Sunday, March 14, 2010

Shutter Island (2010) Thriller

Shutter Island (2010) - Spoiler Alert! Yeah all over this blog entry! Shutter Island is the new thriller from director Martin Scorsese, starring Leonardo DiCaprio, Mark Ruffalo and Ben Kingsley. It is set in 1954 and DiCaprio's character Federal Marshall Teddy Daniels arrives at an asylum for the criminally insane to investigate the disappearance of a patient. They enter with really too loud and disorienting music that had the audience covering thier ears and questioning the decision making of Scorsese early on in this film. Teddy his new partner they begin an investigation that does not end where the viewer would first think. As they work there way through their interviews of staff and patients it is clear that the agents are not in on the full story. It becomes more and more clear to the audience that Teddy is not the most solidly put together agent in the world. The hints are not subtle in this film and questioning the writing as too on the nose in some scenes seems reasonable, but it is a complicated enough plot and the acting is decent. Choices in the writing and directing just did not work real well. The reoccurring hallucination of Dolores Chanal (Michelle Williams) as Teddy's wife was probably the best of the choices. Her reveals were subtle and then she become more important in the end. We become aware as the story unfolds that Teddy may be a patient, which seemed a bit obvious in the previews without ever seeing the movie. His final realization comes when he confronts Kingsley's Dr. Cawley and learns that Cawley is trying this one final ruse to let Teddy play out his agent fantasy and come to terms with his real life tragedy. Again in a really not needed scene after learning in real life that Teddy's wife had killed his children and then Teddy had killed her, we are subject to watching the melodramatic scene. It did not really seem necessary other than a big time actor like DiCaprio was not going to pass up the chance to flex his acting muscles. So everyone in the asylum were putting on this elaborate play to break this one, supposedly the most violent person out of his Marshall Teddy fantasy and hopefully avoid having to lobotomize him. It seems to work to, but the big point is still to come. After the confrontation will Teddy slide back into that character the day after the confrontation? Can he live with his guilt and pain and change his life?

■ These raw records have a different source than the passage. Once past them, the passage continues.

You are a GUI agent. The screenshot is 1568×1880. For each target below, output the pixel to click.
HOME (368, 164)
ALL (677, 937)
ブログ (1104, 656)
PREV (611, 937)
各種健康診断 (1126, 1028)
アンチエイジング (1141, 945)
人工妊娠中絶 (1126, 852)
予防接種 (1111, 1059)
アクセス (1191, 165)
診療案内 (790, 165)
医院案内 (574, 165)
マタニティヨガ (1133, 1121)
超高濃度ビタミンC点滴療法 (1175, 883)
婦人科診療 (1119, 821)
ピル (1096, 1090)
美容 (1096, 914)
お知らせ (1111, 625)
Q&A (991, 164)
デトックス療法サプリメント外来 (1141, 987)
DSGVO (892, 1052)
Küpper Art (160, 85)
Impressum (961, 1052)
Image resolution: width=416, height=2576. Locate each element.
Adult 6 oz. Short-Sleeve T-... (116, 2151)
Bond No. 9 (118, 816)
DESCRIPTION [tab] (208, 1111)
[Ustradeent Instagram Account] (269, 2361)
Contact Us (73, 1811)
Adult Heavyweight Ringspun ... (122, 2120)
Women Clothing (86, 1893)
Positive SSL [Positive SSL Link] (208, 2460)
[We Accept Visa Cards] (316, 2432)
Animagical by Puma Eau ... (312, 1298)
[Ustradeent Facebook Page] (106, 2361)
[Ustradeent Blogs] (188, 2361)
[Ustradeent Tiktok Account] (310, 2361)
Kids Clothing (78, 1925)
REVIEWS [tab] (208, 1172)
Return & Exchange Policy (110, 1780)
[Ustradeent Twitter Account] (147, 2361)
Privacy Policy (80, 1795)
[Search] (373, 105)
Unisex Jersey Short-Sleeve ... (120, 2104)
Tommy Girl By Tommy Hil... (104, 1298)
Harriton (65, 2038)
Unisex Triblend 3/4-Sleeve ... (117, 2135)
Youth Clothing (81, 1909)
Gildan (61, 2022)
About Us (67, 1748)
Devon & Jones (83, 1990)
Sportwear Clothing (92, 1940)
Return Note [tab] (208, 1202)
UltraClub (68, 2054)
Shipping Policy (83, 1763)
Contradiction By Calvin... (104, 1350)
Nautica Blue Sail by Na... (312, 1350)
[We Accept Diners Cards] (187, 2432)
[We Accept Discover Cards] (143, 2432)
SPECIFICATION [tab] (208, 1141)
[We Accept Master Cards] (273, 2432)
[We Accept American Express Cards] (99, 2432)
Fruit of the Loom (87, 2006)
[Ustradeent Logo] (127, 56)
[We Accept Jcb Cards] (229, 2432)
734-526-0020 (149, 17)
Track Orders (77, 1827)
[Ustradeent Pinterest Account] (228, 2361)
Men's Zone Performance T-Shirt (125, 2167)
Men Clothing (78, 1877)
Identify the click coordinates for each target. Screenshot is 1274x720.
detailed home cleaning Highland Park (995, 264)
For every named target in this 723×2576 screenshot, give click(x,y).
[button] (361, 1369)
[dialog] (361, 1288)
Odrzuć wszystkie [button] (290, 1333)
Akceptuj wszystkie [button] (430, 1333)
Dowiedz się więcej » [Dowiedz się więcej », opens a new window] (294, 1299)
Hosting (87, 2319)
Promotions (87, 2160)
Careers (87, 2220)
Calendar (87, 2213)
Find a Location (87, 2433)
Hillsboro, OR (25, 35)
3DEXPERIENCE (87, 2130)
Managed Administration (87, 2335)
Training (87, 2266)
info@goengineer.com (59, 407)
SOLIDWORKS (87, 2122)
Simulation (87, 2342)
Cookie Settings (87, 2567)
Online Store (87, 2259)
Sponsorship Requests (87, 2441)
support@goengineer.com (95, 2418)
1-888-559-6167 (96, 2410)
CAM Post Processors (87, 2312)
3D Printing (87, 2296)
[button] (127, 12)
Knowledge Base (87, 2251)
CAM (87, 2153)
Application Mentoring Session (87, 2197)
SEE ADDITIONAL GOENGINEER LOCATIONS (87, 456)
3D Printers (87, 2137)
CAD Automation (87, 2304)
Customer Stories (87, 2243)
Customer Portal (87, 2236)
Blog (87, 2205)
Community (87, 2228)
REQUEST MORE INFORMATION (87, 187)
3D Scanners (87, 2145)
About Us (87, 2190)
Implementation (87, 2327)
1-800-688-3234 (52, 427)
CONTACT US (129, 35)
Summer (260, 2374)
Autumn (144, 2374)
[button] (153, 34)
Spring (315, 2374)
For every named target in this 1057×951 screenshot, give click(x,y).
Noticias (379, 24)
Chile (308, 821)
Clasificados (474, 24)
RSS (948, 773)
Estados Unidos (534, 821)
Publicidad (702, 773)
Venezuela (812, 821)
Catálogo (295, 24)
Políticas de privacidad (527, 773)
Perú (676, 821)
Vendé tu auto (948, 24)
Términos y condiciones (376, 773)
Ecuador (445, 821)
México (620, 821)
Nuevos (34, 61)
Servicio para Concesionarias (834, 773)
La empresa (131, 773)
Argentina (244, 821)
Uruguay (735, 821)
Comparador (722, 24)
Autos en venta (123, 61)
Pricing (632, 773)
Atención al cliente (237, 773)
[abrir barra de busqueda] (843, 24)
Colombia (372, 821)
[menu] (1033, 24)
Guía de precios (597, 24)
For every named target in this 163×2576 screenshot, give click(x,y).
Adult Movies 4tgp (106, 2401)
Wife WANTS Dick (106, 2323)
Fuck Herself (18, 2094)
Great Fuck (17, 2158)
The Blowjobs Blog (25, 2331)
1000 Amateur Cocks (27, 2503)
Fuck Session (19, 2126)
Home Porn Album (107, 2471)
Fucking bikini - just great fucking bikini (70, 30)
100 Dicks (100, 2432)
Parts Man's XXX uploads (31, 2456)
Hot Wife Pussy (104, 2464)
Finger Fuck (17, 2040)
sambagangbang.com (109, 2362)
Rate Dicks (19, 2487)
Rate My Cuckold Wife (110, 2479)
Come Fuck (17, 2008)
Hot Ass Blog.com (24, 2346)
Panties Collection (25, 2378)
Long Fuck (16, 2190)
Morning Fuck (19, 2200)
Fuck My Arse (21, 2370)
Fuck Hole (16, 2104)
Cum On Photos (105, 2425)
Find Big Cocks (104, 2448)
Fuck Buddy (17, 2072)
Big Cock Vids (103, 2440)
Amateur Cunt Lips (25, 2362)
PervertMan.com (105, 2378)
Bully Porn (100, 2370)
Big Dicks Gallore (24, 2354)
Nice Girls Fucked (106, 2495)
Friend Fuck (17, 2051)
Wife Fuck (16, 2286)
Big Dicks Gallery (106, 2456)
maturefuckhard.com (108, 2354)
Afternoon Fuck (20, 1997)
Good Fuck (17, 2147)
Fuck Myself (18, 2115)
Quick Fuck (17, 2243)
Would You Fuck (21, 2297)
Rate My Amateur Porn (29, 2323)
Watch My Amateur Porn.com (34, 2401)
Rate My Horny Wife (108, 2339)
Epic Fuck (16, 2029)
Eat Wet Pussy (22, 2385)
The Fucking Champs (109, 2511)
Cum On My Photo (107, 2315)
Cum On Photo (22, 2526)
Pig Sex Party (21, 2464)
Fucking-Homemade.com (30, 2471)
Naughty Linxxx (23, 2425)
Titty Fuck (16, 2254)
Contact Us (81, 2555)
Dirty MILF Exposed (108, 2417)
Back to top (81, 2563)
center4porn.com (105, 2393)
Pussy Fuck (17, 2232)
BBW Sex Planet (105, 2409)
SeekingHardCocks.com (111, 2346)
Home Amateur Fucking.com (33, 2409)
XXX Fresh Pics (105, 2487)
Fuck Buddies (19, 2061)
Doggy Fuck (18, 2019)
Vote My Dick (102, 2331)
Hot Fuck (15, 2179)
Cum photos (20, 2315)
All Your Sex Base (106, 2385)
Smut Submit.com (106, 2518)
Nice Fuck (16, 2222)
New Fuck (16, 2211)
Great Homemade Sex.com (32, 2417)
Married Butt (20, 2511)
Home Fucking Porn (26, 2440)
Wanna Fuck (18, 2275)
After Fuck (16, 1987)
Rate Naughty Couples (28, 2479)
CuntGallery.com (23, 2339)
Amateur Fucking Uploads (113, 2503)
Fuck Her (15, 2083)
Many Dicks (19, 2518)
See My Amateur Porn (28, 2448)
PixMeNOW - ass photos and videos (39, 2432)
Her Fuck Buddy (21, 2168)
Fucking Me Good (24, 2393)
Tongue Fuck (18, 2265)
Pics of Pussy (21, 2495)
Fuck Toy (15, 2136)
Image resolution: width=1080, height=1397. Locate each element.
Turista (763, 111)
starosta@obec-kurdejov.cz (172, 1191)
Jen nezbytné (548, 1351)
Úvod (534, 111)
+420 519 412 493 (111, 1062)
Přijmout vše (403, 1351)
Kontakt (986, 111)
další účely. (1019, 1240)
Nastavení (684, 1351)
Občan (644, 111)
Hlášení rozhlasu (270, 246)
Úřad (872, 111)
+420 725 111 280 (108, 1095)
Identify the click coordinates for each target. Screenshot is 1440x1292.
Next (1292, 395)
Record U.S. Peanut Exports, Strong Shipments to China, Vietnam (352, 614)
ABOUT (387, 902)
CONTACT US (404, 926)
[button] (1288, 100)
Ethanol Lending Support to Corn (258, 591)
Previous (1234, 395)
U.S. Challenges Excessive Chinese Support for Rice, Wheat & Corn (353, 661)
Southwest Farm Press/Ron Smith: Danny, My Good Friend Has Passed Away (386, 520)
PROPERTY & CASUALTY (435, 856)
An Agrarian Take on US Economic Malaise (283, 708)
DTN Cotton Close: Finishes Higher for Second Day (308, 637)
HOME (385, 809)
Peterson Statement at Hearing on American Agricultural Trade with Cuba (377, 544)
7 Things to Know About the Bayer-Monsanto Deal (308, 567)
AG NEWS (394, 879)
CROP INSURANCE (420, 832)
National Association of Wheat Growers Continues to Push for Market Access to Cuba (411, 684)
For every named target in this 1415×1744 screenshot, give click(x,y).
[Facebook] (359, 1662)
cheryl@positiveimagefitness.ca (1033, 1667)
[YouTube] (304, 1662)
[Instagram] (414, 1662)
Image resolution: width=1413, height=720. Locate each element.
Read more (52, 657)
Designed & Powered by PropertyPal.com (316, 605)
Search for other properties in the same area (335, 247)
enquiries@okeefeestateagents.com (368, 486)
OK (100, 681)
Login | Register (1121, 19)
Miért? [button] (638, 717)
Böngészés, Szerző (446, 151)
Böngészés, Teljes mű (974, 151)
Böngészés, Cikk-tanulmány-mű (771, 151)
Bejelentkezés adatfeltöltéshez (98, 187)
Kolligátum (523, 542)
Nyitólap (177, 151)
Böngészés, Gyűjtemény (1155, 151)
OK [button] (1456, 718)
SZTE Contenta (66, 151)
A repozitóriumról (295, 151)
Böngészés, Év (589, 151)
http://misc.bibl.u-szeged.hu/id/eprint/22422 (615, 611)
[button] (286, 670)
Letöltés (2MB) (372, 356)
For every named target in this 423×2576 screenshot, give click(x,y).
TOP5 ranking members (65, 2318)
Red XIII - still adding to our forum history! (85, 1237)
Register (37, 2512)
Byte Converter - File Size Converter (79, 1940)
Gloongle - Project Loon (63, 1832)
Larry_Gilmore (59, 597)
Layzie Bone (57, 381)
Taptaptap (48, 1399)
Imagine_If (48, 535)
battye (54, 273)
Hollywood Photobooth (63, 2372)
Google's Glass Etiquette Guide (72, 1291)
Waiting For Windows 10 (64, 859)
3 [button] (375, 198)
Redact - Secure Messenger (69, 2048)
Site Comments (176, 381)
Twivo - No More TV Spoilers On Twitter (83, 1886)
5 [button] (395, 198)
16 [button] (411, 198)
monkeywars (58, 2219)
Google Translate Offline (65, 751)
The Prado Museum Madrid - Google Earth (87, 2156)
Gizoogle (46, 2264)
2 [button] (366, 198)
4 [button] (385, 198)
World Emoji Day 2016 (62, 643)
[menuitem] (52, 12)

This was a decent movie, it was unfortunate that advertising has to give so much away in order to attract an audience. The director makes some questionable decisions that pull you out of the movie instead of enhancing it and the writer (Laeta Kalogridis) was not shifty enough to "not give away" the plot before its time. Still the acting was good and it was an interesting and engaging film. After listening to the writer talk to creative screen writer it is obvious the things I picked out were intentional decisions, but I still dont think they worked out.